TRY IT.
Please keep to the lines below from the one with "זו ההשתדלות הקטנה שלי כתשו" through the one with "שבת שלום, של בריאות, תקומה", and restate them word for word, ends included.

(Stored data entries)
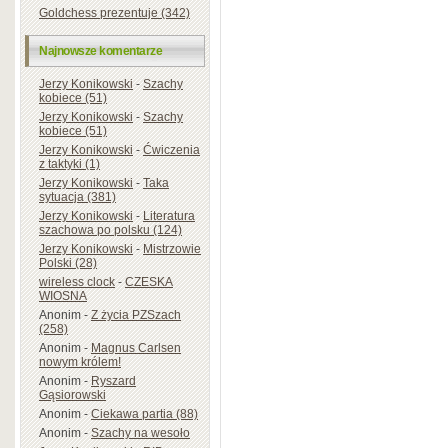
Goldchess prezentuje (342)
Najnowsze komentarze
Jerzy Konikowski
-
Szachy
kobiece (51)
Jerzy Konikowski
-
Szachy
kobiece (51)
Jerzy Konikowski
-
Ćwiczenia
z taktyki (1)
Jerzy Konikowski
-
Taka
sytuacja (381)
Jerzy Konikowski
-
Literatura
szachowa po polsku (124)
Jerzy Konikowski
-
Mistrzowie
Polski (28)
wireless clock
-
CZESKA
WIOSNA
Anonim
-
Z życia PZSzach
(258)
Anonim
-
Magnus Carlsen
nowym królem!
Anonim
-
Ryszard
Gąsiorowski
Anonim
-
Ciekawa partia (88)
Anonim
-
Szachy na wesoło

* * *

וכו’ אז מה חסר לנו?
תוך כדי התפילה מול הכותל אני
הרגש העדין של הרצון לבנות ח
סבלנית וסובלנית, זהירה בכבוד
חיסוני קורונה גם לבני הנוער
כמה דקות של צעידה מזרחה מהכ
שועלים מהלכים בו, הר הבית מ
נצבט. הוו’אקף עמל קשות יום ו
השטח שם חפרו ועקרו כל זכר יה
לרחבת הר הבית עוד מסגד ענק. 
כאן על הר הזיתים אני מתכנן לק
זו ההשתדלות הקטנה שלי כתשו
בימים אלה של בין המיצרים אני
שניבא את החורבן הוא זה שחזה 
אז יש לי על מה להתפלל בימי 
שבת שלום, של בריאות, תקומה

RESULT FOR THIS EXERCISE.
זו ההשתדלות הקטנה שלי כתשו
בימים אלה של בין המיצרים אני
שניבא את החורבן הוא זה שחזה 
אז יש לי על מה להתפלל בימי 
שבת שלום, של בריאות, תקומה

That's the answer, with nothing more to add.